Tolerance analysis looks at the relationship of design
tolerance (requirement) and manufacturing variation (process capability) to
define an optimal tolerance solution. The method of tolerance analysis will
depend upon the method of manufacture and the tolerance range within which the
parts may vary. The key concept of tolerance analysis is the interchangeability
of parts. If two parts can be switched in an assembly, they are considered to be
interchangeable. In terms of fit, these parts are considered to be the same.
Tolerance analysis will determine the limit to which these parts can vary and
still be considered interchangeable. As the tolerance range approaches zero, the
cost of manufacturing the part increases greatly. Therefore, the goal of
tolerance analysis is to generate parts with as loose a tolerance as possible to
minimize the production cost while still meeting the conditions for
interchangeability. From a producibility standpoint, maximizing design
tolerances is a necessity for a robust design.

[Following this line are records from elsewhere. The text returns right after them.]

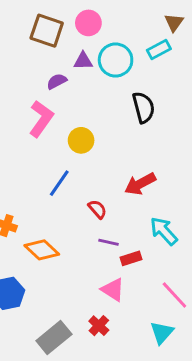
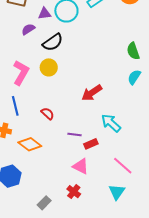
black semicircle: (144, 107) -> (53, 42), moved, turned 75
pink L-shape: (41, 119) -> (21, 73), moved
blue line: (59, 183) -> (15, 106), moved, turned -42
red semicircle: (97, 209) -> (48, 114), moved
gray rectangle: (54, 338) -> (44, 203), size x0.6

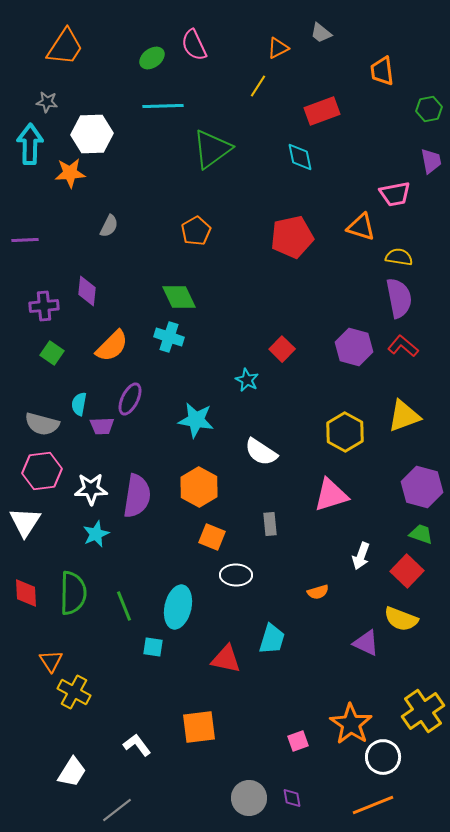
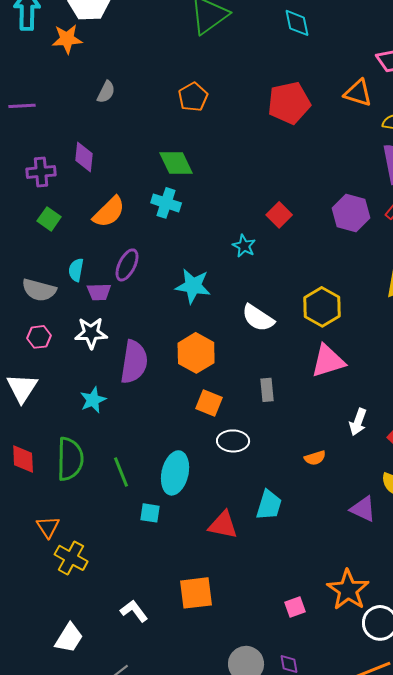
yellow hexagon: (345, 432) -> (322, 307), moved
pink hexagon: (42, 471) -> (39, 337), size x0.6
white star: (91, 489) -> (91, 333), moved

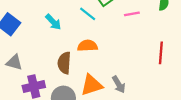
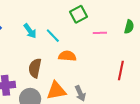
cyan line: (88, 14) -> (53, 36), moved
orange semicircle: (87, 46) -> (67, 56), moved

There are several types of tolerance analysis methods
available depending upon the complexity of the assembly and how conservative the
design requirements are. Following are examples of tolerance analysis
techniques:

**Arithmetic Worse Case (AWC): **AWC analysis is a straightforward linear addition and subtraction of
worse case tolerances. From a design standpoint, AWC is the most conservative of
the techniques. It does not consider the statistical probability of interference
fit or process capability, but focuses instead on design specifications.
Generally, worse case analysis should not be used when the number of parts in
the assembly is greater than four.

**Root Sum of Squares (RSS): **RSS analysis produces less conservative results than AWC tolerance
analysis. RSS assumes that the design tolerance will fall within centered
Six-Sigma limits. This analysis exploits the manufacturing probability that a
part will tend more toward the median level of design dimension instead of the
maximum or minimum limits. It does not take into account process mean
shifts.

**Dynamic Root Sum of Squares (DRSS)** and **Static Root Sum of Squares (SRSS): **These analyses factor process mean shifts into the analysis
and, therefore, produce less conservative results than RSS. Process shifts at
the component levels can, thereby, result in fit-up problems at the assembly
level. DRSS inflates the assembly standard deviation but has little impact on
the overall assembly mean (random process mean shift). SRSS assumes sustained
mean shift conditions of each component in the assembly.

**References:**

Boyd, R. R. (1993). __Tolerance Analysis of Electronic Circuits Using MATLAB__. New York: CRC Press.

Cox, N. D. (1986). __How to Perform Statistical Tolerance Analysis, Vol. 11__.
ASQ Press.

Meadoews, J. D. (1995). __Geometric Dimensioning and Tolerancing: Applications and Techniques for Use in Design, Manufacturing, and Inspection__. New York: Marcel Dekker.

Zhang, H. (1997). __Advance Tolerancing Techniques__. New York: Wiley & Sons.